Roary
Roary copied to clipboard
Roary grouping nearby dissimilar genes into the same group
Hi, I am trying to build the pan genome for ~200 environmental E. coli isolates. MG1655 was included in the data set for reference. I found Roary has a tendency to cluster near by genes into the same group. This is probably due to the use of syntany information. But the problem is a lot of the time those gene are very dissimilar to each other.
You can see here in the gene_presence_absence.csv file, for MG1655(U00096.3), JKMANJED_00365 and JKMANJED_00366 are put in the tauC group.
But the gff file from prokka showes that JKMANJED_00366 is annotated as tauD.
And their sequence alignment is very different from each other.
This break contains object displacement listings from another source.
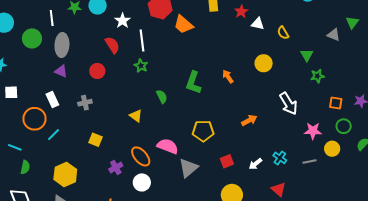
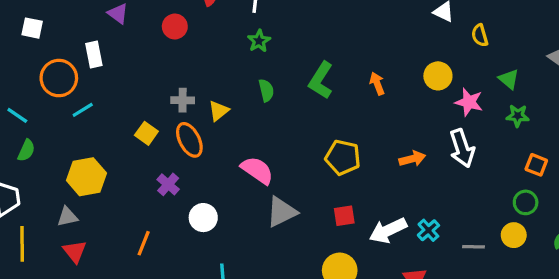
green triangle: (307, 55) -> (509, 79), turned -32
green star: (141, 66) -> (259, 41), moved
gray cross: (85, 103) -> (183, 100), moved
yellow triangle: (136, 116) -> (219, 111), turned 32
orange arrow: (249, 120) -> (412, 159), moved
green circle: (344, 126) -> (526, 202), moved
yellow pentagon: (203, 131) -> (343, 157), moved
pink star: (313, 131) -> (469, 102), moved
orange ellipse: (141, 156) -> (189, 140), moved
white arrow: (255, 164) -> (388, 230), size x1.6
purple cross: (116, 167) -> (168, 184), turned -32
The minimum percentage identity for blastp was set at 90% for Roary, so it should be able to split these two entries.
In addition, the tauC/tauD pair are clearly separated in most of other strains (only showing 2 of them here).
The tauD gene in MG1655(JKMANJED_00366) and ERR3062275 (DIFMKJME_03605) align very well with 96.8% identity.
It is also interesting that if only use 10 samples + MG1655, tauD and tauC are separated by the software. Is there any way to fix this issue? Or any ideas on what might cause this problem? I really appreciate the help.
I have met the same problem T_T Is it possible to know what the cause of this is.